Tissue blocks of the other eight frozen halves of rat eyes were cut by using a standard protocol for immunohistochemical staining. Air-dried serial cryostat sections (10 μm thick) were fixed in cold acetone for 10 minutes, postfixed for 2 minutes in Zamboni's fixative (2% paraformaldehyde in a saturated picric acid solution), and stained by an indirect immunoperoxidase procedure. For this purpose, sections were incubated for 20 minutes in PBS containing 0.1% sodium azide and 0.3% H₂O₂ to quench endogenous peroxidase activity. To reduce nonspecific staining, we incubated the sections for 15 minutes in PBS containing 10% normal goat serum and 0.01% saponin (Sigma-Aldrich, St. Louis, MO). Subsequently, serial sections were incubated for 60 minutes at room temperature with the relevant antibody. Poly-horseradish peroxidase goat anti-mouse or goat anti-rabbit immunoglobulins (Powervision; ImmunoLogic, Duiven, The Netherlands) were used as secondary antibodies. Sections were incubated for 30 minutes with the secondary antibodies. Peroxidase activity was visualized by incubating the sections in 3-amino-9-ethyl carbazole (AEC, red) and 0.01% H₂O₂ as substrates for 10 minutes. The reaction was stopped by rinsing the sections in distilled water. Sections were counterstained with hematoxylin. Control incubations were performed in the absence of primary antibodies. 

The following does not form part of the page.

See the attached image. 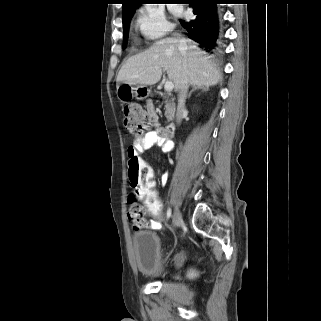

Bovine retinal endothelial cells (BRECs) and bovine retinal pericytes (BRPCs) were isolated from freshly enucleated calf eyes obtained from a local abattoir by a differential filtration method. On their collection, the calf eyes were kept on ice, and, just before isolation, they were disinfected with 70% ethanol. 

For the isolation of pericytes, retinas from fresh eyes (<6 hours after enucleation) were used. Working in a sterile hood, the anterior chambers of the calf eyes were removed with surgical scissors. A fine-tipped paintbrush was used to separate the retina from the retinal pigment epithelium, and the retina was cut loose from the optic nerve with a surgical blade or scissors. 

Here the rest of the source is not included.